I used the following code to swap 4 scalars in float32x4_t vector. {1,2,3,4} -> {4,3,2,1}
float32x4_t Vec = {1,2,3,4};
float32x4_t Rev = vrev64q_f32 (Vec); //{2,1,4,3}
High = vget_high_f32 (Rev); //{4,3}
Low = vget_low_f32 (Rev); //{1,2}
float32x4_t Swap = vcombine_f32 (High, Low); //{4,3,2,1}
Can you suggest a faster code ?
Thank you, Zvika
That is possibly as good as it gets.
The reverse engineered code (for aarch64, gcc/clang -O3) would be
vec = vrev64q_f32(vec);
return vextq_f32(vec,vec,2);
On armv7 (gcc 11.2) your original version compiles to
vrev64.32 q0, q0
vswp d0, d1
where as the other more compact version compiles to
vrev64.32 q0, q0
vext.32 q0, q0, q0, #2
If you prefer the vswp
approach (only on armv7) keep your code as is, since there are no intrinsics for swaps.
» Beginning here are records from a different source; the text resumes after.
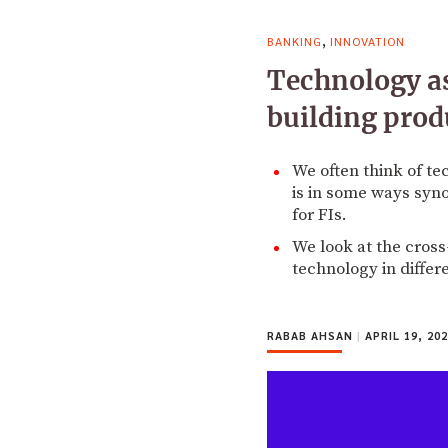
,
BANKING
INNOVATION
Technology as
building prod
We often think of te
is in some ways syn
for FIs.
We look at the cross
technology in differ
RABAB AHSAN
|
APRIL 19, 20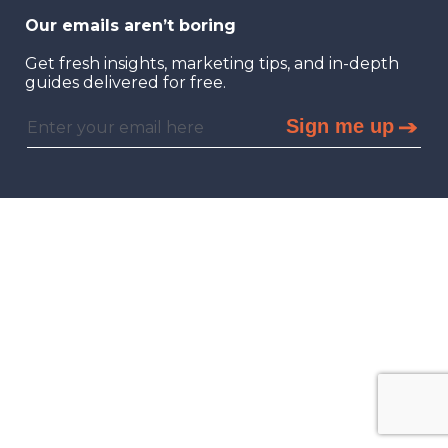
Our emails aren’t boring
Get fresh insights, marketing tips, and in-depth
guides delivered for free.
Sign me up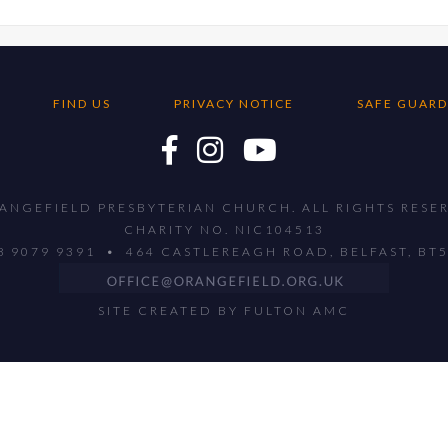
FIND US
PRIVACY NOTICE
SAFE GUARD
ANGEFIELD PRESBYTERIAN CHURCH. ALL RIGHTS RESE
CHARITY NO. NIC104513
28 9079 9391 • 464 CASTLEREAGH ROAD, BELFAST, BT
SITE CREATED BY
FULTON AMC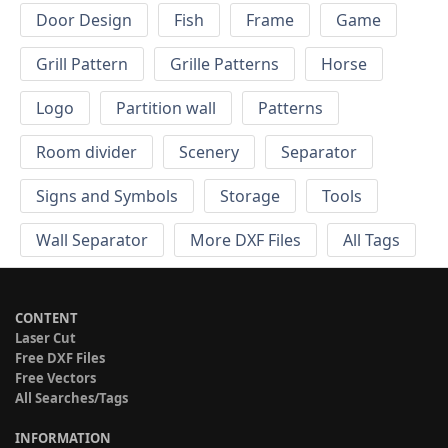
Door Design
Fish
Frame
Game
Grill Pattern
Grille Patterns
Horse
Logo
Partition wall
Patterns
Room divider
Scenery
Separator
Signs and Symbols
Storage
Tools
Wall Separator
More DXF Files
All Tags
CONTENT
Laser Cut
Free DXF Files
Free Vectors
All Searches/Tags
INFORMATION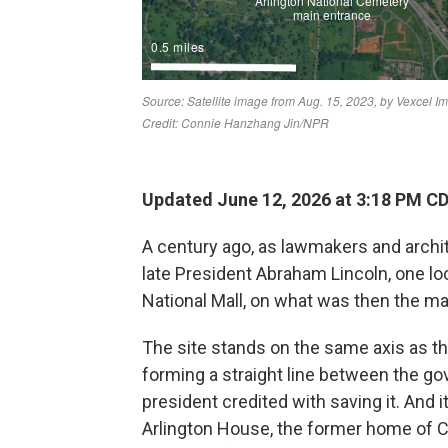
Updated June 12, 2026 at 3:18 PM C
A century ago, as lawmakers and archi
late President Abraham Lincoln, one lo
National Mall, on what was then the m
The site stands on the same axis as t
forming a straight line between the g
president credited with saving it. And it
Arlington House, the former home of Co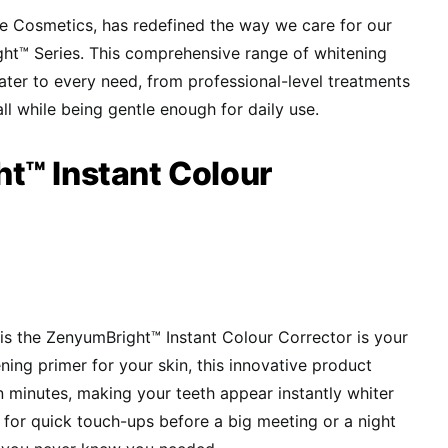
e Cosmetics, has redefined the way we care for our
ght™ Series. This comprehensive range of whitening
ater to every need, from professional-level treatments
all while being gentle enough for daily use.
t™ Instant Colour
e is the ZenyumBright™ Instant Colour Corrector is your
ning primer for your skin, this innovative product
in minutes, making your teeth appear instantly whiter
 for quick touch-ups before a big meeting or a night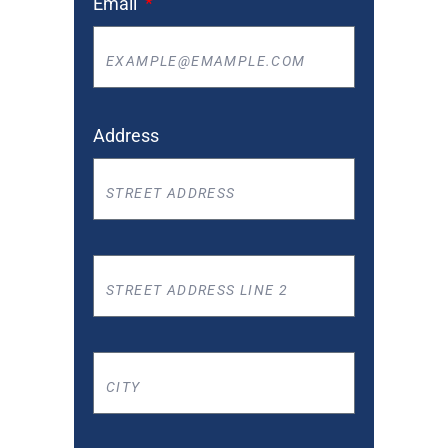
Email
Address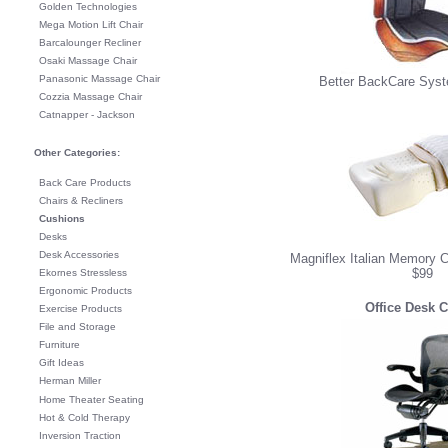
Golden Technologies
Mega Motion Lift Chair
Barcalounger Recliner
Osaki Massage Chair
Panasonic Massage Chair
Better BackCare Syst
Cozzia Massage Chair
Catnapper - Jackson
Other Categories:
Back Care Products
Chairs & Recliners
Cushions
Desks
Desk Accessories
Magniflex Italian Memory C
$99
Ekornes Stressless
Ergonomic Products
Office Desk C
Exercise Products
File and Storage
Furniture
Gift Ideas
Herman Miller
Home Theater Seating
Hot & Cold Therapy
Inversion Traction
On armv7 you could also use
float32x2_t lo = vrev64_f32(vget_high_f32(vec));
float32x2_t hi = vrev64_f32(vget_low_f32(vec));
return vcombine_f32(lo, hi);
When inlined and when the result can be produced on another register, this can compile just to two instructions with no dependency between them. Permutations on Cortex-A7 are typically 1 cycle / 64 bits, with 4 cycle latency, so this could be twice as fast as the other approaches.